Hayatın Başlangıcı: Bebeklik ☀️?☀️
Anne sütü bebeğin ihtiyacı olan tüm vitamin ve mineralleri içeren mucize bir içecek. Bilim insanları anne sütünün büyüyen bebeğin ihtiyaçlarını karşılayacak biçimde zaman içinde değişime uğradığını keşfetmişler. Örneğin ‘colostrum’ olarak adlandırılan sarı renkli ‘ilk süt’ (altın süt de deniliyor) proteinden zengin ve şekeri düşük şut. Anneden bebeğe geçen colostrum bebeği bakteri ve enfeksiyonlara karşı koruyan ‘antikorlar’ ile yüklü. Bebeklere ilk aylarda D vitamini damlası verilmesinin nedeni de anne sütünde eksik olan tek vitaminin D olmasıymış (healthline.com)?

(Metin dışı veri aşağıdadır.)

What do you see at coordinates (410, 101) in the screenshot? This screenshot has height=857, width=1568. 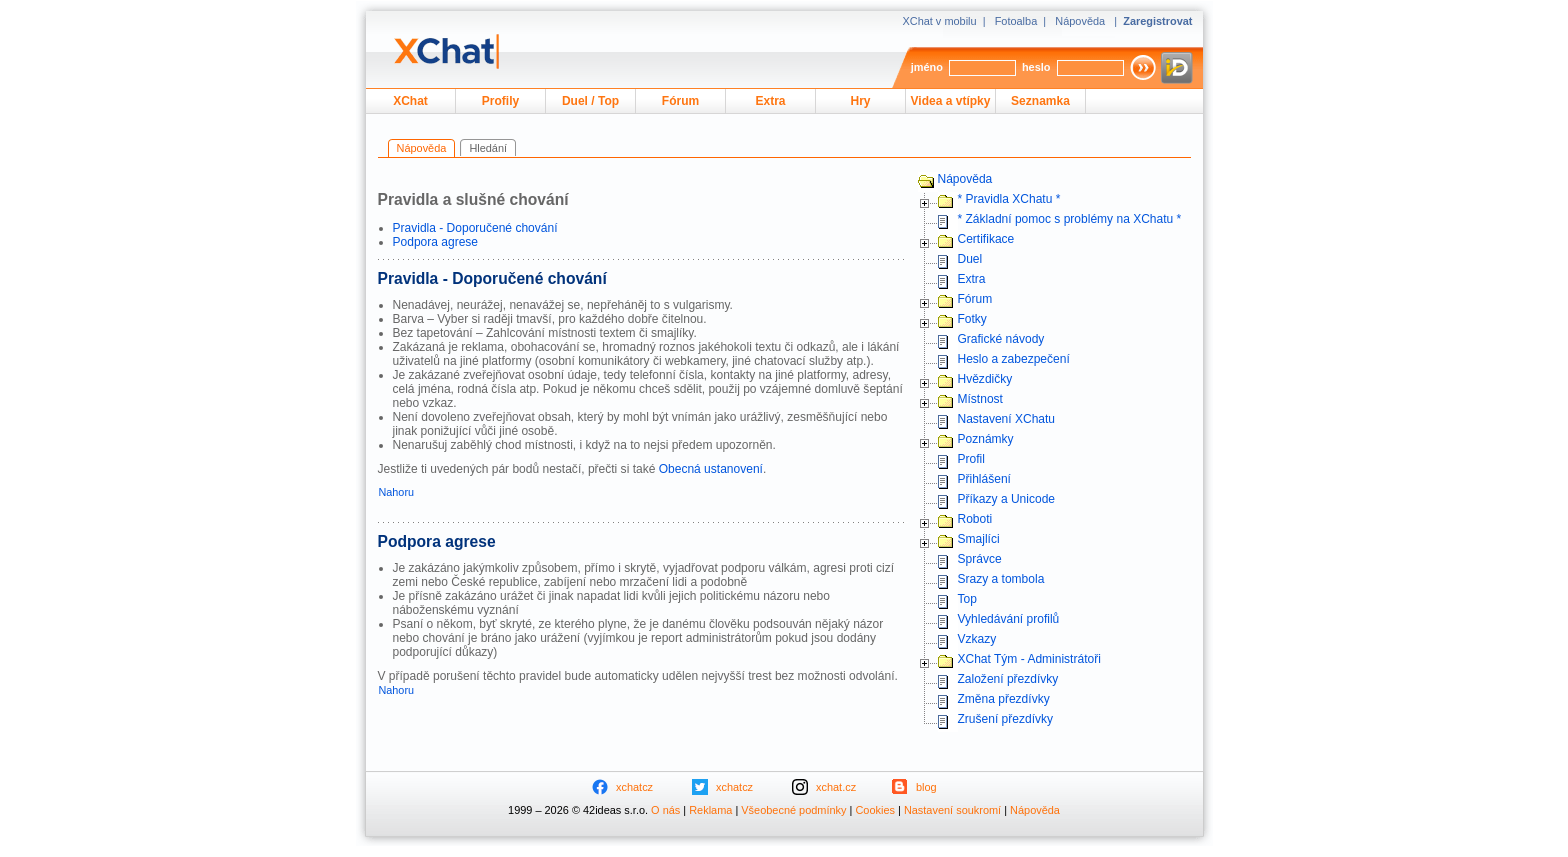 I see `XChat` at bounding box center [410, 101].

19.yy başlarında çeşitli nedenlerle anne sütü ile beslenemeyen çocuk ölümlerinde büyük bir artış olmuş. 19.yy ortalarında Alman kimyacı bilim insanı (Juştus Von Liebig) anne sütüne eşdeğer olduğunu ileri sürdüğü hazır mama ‘Formula’yı geliştirmiş. Ancak maalesef formülanın doğayı taklit etmesi mümkün olmamış..! Aynen işlenmiş gıdaların doğadan gelenleri taklit etmesinin mümkün olmadığı gibi..!
Bilim insanları anne sütünün sırrını ancak 2006’da çözebilmişler. Anne sütündeki sindirilemeyen bir şekerin (oligosaccharide) doğrudan bebeğe geçtiğini ve bebeğin bağırsaklarındaki bir tür bakteriyi (bifidobacteria) beslediğini görmüşler. Bilim insanları incelediklerinde bebeklerin bağırsaklarının bifidobacteria yoğun olduğunu tespit etmişler. Bifido bakterilerin bebeğin bağırsağını bir ordu gibi kuşatıp bebekleri enfeksiyonlara ve hastalıklara karşı koruduğunu görmüşler.
Hayatın başlangıcı da bize önemli bir ders veriyor. Görüyoruz ki ihtiyacımız olan şey doğada mevcut.